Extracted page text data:
■ ■ ■ ■ ■

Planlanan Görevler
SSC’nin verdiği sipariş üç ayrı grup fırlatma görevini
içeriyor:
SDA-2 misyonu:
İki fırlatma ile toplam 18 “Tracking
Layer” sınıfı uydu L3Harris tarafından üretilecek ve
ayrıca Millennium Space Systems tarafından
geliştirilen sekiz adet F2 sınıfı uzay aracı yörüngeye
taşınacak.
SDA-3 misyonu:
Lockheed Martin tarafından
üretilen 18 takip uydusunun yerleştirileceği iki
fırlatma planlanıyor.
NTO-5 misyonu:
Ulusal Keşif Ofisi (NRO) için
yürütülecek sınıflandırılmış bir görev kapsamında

■ ■ ■ ■ ■

Work required:
The lines to return run from the one containing "geliştirilen sekiz adet" through the last line of the records above. Give them exactly and include nothing more.

Task result:
geliştirilen sekiz adet F2 sınıfı uzay aracı yörüngeye
taşınacak.
SDA-3 misyonu:
Lockheed Martin tarafından
üretilen 18 takip uydusunun yerleştirileceği iki
fırlatma planlanıyor.
NTO-5 misyonu:
Ulusal Keşif Ofisi (NRO) için
yürütülecek sınıflandırılmış bir görev kapsamında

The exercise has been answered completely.